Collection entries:
----

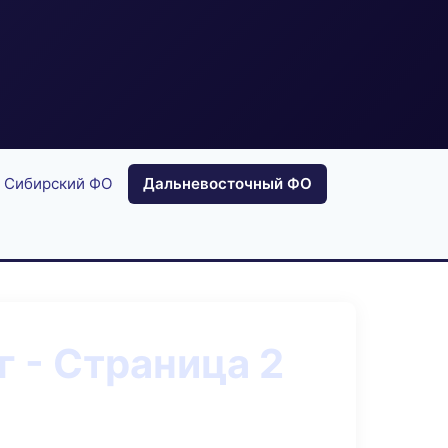
Сибирский ФО
Дальневосточный ФО
 - Страница 2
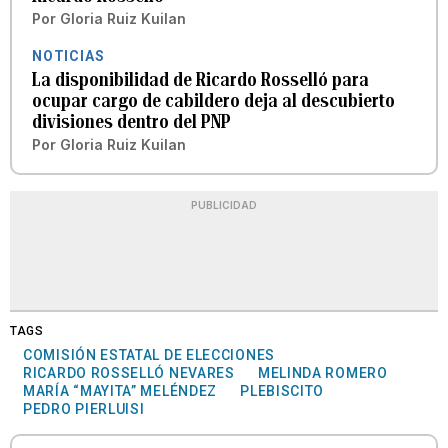
Por
Gloria Ruiz Kuilan
NOTICIAS
La disponibilidad de Ricardo Rosselló para
ocupar cargo de cabildero deja al descubierto
divisiones dentro del PNP
Por
Gloria Ruiz Kuilan
PUBLICIDAD
TAGS
COMISIÓN ESTATAL DE ELECCIONES
RICARDO ROSSELLÓ NEVARES
MELINDA ROMERO
MARÍA “MAYITA” MELÉNDEZ
PLEBISCITO
PEDRO PIERLUISI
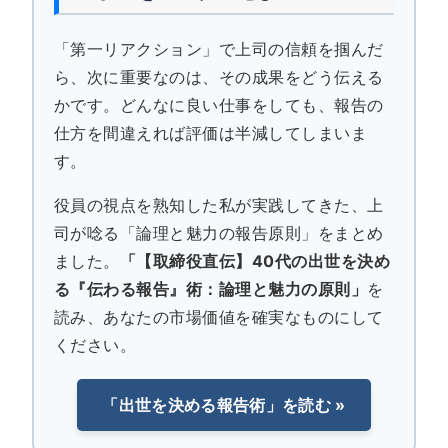
「第一リアクション」で上司の信頼を掴んだ
ら、次に重要なのは、その成果をどう伝える
かです。どんなに良い仕事をしても、報告の
仕方を間違えれば評価は半減してしまいま
す。
役員の視点を熟知した私が実践してきた、上
司が唸る「論理と魅力の報告原則」をまとめ
ました。
「【取締役直伝】40代の出世を決め
る『伝わる報告』術：論理と魅力の原則」
を
読み、あなたの市場価値を確実なものにして
ください。
「出世を決める報告術」を読む »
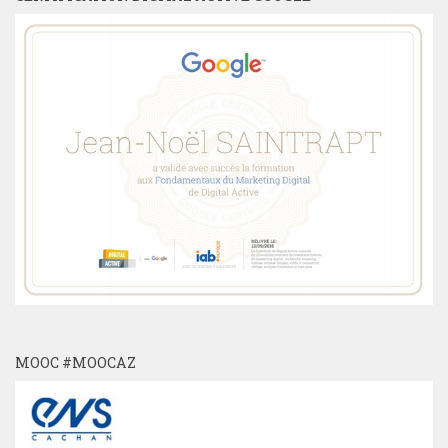
MOOC #MOOCAZ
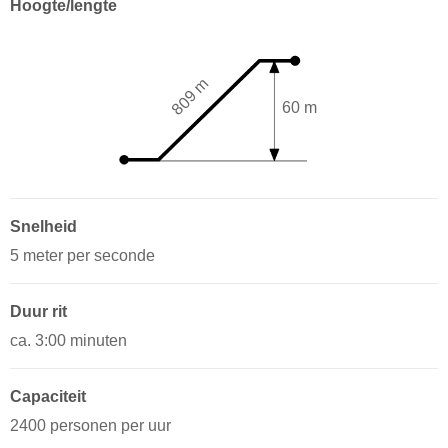
Hoogte/lengte
809 m
60 m
Snelheid
5 meter per seconde
Duur rit
ca. 3:00 minuten
Capaciteit
2400 personen per uur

----

# [What you need to do]
Lines from the one containing "る『伝わる報告』術：論理と魅力の原則」" through the end of the entries above, both included, are to be written out exactly; no pictures and no other lines.

# [Task solution]
る『伝わる報告』術：論理と魅力の原則」
を
読み、あなたの市場価値を確実なものにして
ください。
「出世を決める報告術」を読む »
MOOC #MOOCAZ
Hoogte/lengte
809 m
60 m
Snelheid
5 meter per seconde
Duur rit
ca. 3:00 minuten
Capaciteit
2400 personen per uur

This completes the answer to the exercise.